— Task directions —
For this exercise, write out each entry below exactly as it reads.

(Transcribed page contents)
----
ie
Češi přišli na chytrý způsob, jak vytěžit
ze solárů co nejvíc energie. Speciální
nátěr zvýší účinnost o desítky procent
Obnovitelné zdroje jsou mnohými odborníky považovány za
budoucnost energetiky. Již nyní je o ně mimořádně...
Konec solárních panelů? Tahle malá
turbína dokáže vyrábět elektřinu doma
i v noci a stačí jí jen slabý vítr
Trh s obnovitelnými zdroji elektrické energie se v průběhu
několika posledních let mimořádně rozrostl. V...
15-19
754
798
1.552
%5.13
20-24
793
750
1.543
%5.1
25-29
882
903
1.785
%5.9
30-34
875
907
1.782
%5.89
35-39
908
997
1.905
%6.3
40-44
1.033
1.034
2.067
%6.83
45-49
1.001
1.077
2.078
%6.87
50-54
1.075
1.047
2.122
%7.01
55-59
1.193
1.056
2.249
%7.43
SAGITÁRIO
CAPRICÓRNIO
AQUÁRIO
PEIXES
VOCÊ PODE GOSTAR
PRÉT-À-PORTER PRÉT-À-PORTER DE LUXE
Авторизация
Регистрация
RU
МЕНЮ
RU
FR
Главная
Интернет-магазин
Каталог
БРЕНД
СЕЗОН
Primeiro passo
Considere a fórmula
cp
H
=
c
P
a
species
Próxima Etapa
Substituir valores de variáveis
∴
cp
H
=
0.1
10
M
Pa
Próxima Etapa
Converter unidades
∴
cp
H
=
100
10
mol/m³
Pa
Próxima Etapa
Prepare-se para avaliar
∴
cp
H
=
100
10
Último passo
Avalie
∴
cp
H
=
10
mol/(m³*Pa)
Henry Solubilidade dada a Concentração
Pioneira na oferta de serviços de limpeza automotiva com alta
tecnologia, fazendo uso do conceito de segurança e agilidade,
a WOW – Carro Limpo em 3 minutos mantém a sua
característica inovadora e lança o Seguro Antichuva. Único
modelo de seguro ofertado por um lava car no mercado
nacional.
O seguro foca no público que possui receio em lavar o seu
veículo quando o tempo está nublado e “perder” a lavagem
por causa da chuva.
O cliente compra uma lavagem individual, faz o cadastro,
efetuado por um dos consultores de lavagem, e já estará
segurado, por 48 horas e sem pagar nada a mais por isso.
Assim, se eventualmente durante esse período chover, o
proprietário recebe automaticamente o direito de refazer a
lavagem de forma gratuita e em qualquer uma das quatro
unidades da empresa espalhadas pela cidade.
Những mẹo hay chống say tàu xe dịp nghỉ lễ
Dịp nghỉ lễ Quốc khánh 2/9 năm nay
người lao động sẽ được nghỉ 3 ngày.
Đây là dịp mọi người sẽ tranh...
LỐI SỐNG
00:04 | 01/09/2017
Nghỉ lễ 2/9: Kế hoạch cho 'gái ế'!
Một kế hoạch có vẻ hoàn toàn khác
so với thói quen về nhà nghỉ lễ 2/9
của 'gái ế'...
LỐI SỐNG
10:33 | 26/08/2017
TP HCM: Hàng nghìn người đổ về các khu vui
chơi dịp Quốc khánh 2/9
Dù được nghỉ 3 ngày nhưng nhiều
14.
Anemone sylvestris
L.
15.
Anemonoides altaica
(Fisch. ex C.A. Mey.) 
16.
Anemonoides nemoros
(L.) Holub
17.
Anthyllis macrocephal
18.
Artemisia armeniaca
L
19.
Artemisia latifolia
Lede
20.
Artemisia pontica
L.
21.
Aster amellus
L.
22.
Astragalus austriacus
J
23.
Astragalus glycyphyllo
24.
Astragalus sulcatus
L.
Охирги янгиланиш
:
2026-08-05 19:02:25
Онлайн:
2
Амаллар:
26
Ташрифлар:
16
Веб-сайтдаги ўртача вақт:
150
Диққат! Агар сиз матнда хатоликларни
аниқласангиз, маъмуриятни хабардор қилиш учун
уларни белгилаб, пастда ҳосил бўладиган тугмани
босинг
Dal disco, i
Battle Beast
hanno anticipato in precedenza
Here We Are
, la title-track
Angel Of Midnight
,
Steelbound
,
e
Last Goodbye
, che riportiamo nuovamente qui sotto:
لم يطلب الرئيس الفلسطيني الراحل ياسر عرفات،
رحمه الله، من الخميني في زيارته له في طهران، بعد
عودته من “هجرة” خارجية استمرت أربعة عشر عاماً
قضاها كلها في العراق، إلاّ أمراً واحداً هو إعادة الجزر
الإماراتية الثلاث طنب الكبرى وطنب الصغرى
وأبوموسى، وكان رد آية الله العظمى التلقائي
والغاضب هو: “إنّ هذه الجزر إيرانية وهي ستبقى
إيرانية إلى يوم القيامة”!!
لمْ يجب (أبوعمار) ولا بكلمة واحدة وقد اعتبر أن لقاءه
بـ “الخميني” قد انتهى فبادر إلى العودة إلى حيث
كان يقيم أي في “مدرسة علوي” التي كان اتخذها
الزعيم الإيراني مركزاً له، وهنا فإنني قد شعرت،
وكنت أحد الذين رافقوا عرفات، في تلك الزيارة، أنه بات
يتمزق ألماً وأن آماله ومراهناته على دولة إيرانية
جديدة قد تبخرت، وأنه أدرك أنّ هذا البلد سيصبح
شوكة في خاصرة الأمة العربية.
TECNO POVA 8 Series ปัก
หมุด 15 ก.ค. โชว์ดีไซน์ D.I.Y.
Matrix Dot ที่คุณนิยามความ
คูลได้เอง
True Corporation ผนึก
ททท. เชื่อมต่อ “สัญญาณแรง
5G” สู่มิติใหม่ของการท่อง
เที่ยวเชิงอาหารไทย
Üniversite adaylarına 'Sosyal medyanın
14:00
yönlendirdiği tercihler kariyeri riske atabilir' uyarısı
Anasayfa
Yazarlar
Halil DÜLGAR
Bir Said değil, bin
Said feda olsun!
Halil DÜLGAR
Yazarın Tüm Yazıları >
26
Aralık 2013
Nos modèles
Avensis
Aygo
----
— Result —
ie
Češi přišli na chytrý způsob, jak vytěžit
ze solárů co nejvíc energie. Speciální
nátěr zvýší účinnost o desítky procent
Obnovitelné zdroje jsou mnohými odborníky považovány za
budoucnost energetiky. Již nyní je o ně mimořádně...
Konec solárních panelů? Tahle malá
turbína dokáže vyrábět elektřinu doma
i v noci a stačí jí jen slabý vítr
Trh s obnovitelnými zdroji elektrické energie se v průběhu
několika posledních let mimořádně rozrostl. V...
15-19
754
798
1.552
%5.13
20-24
793
750
1.543
%5.1
25-29
882
903
1.785
%5.9
30-34
875
907
1.782
%5.89
35-39
908
997
1.905
%6.3
40-44
1.033
1.034
2.067
%6.83
45-49
1.001
1.077
2.078
%6.87
50-54
1.075
1.047
2.122
%7.01
55-59
1.193
1.056
2.249
%7.43
SAGITÁRIO
CAPRICÓRNIO
AQUÁRIO
PEIXES
VOCÊ PODE GOSTAR
PRÉT-À-PORTER PRÉT-À-PORTER DE LUXE
Авторизация
Регистрация
RU
МЕНЮ
RU
FR
Главная
Интернет-магазин
Каталог
БРЕНД
СЕЗОН
Primeiro passo
Considere a fórmula
cp
H
=
c
P
a
species
Próxima Etapa
Substituir valores de variáveis
∴
cp
H
=
0.1
10
M
Pa
Próxima Etapa
Converter unidades
∴
cp
H
=
100
10
mol/m³
Pa
Próxima Etapa
Prepare-se para avaliar
∴
cp
H
=
100
10
Último passo
Avalie
∴
cp
H
=
10
mol/(m³*Pa)
Henry Solubilidade dada a Concentração
Pioneira na oferta de serviços de limpeza automotiva com alta
tecnologia, fazendo uso do conceito de segurança e agilidade,
a WOW – Carro Limpo em 3 minutos mantém a sua
característica inovadora e lança o Seguro Antichuva. Único
modelo de seguro ofertado por um lava car no mercado
nacional.
O seguro foca no público que possui receio em lavar o seu
veículo quando o tempo está nublado e “perder” a lavagem
por causa da chuva.
O cliente compra uma lavagem individual, faz o cadastro,
efetuado por um dos consultores de lavagem, e já estará
segurado, por 48 horas e sem pagar nada a mais por isso.
Assim, se eventualmente durante esse período chover, o
proprietário recebe automaticamente o direito de refazer a
lavagem de forma gratuita e em qualquer uma das quatro
unidades da empresa espalhadas pela cidade.
Những mẹo hay chống say tàu xe dịp nghỉ lễ
Dịp nghỉ lễ Quốc khánh 2/9 năm nay
người lao động sẽ được nghỉ 3 ngày.
Đây là dịp mọi người sẽ tranh...
LỐI SỐNG
00:04 | 01/09/2017
Nghỉ lễ 2/9: Kế hoạch cho 'gái ế'!
Một kế hoạch có vẻ hoàn toàn khác
so với thói quen về nhà nghỉ lễ 2/9
của 'gái ế'...
LỐI SỐNG
10:33 | 26/08/2017
TP HCM: Hàng nghìn người đổ về các khu vui
chơi dịp Quốc khánh 2/9
Dù được nghỉ 3 ngày nhưng nhiều
14.
Anemone sylvestris
L.
15.
Anemonoides altaica
(Fisch. ex C.A. Mey.) 
16.
Anemonoides nemoros
(L.) Holub
17.
Anthyllis macrocephal
18.
Artemisia armeniaca
L
19.
Artemisia latifolia
Lede
20.
Artemisia pontica
L.
21.
Aster amellus
L.
22.
Astragalus austriacus
J
23.
Astragalus glycyphyllo
24.
Astragalus sulcatus
L.
Охирги янгиланиш
:
2026-08-05 19:02:25
Онлайн:
2
Амаллар:
26
Ташрифлар:
16
Веб-сайтдаги ўртача вақт:
150
Диққат! Агар сиз матнда хатоликларни
аниқласангиз, маъмуриятни хабардор қилиш учун
уларни белгилаб, пастда ҳосил бўладиган тугмани
босинг
Dal disco, i
Battle Beast
hanno anticipato in precedenza
Here We Are
, la title-track
Angel Of Midnight
,
Steelbound
,
e
Last Goodbye
, che riportiamo nuovamente qui sotto:
لم يطلب الرئيس الفلسطيني الراحل ياسر عرفات،
رحمه الله، من الخميني في زيارته له في طهران، بعد
عودته من “هجرة” خارجية استمرت أربعة عشر عاماً
قضاها كلها في العراق، إلاّ أمراً واحداً هو إعادة الجزر
الإماراتية الثلاث طنب الكبرى وطنب الصغرى
وأبوموسى، وكان رد آية الله العظمى التلقائي
والغاضب هو: “إنّ هذه الجزر إيرانية وهي ستبقى
إيرانية إلى يوم القيامة”!!
لمْ يجب (أبوعمار) ولا بكلمة واحدة وقد اعتبر أن لقاءه
بـ “الخميني” قد انتهى فبادر إلى العودة إلى حيث
كان يقيم أي في “مدرسة علوي” التي كان اتخذها
الزعيم الإيراني مركزاً له، وهنا فإنني قد شعرت،
وكنت أحد الذين رافقوا عرفات، في تلك الزيارة، أنه بات
يتمزق ألماً وأن آماله ومراهناته على دولة إيرانية
جديدة قد تبخرت، وأنه أدرك أنّ هذا البلد سيصبح
شوكة في خاصرة الأمة العربية.
TECNO POVA 8 Series ปัก
หมุด 15 ก.ค. โชว์ดีไซน์ D.I.Y.
Matrix Dot ที่คุณนิยามความ
คูลได้เอง
True Corporation ผนึก
ททท. เชื่อมต่อ “สัญญาณแรง
5G” สู่มิติใหม่ของการท่อง
เที่ยวเชิงอาหารไทย
Üniversite adaylarına 'Sosyal medyanın
14:00
yönlendirdiği tercihler kariyeri riske atabilir' uyarısı
Anasayfa
Yazarlar
Halil DÜLGAR
Bir Said değil, bin
Said feda olsun!
Halil DÜLGAR
Yazarın Tüm Yazıları >
26
Aralık 2013
Nos modèles
Avensis
Aygo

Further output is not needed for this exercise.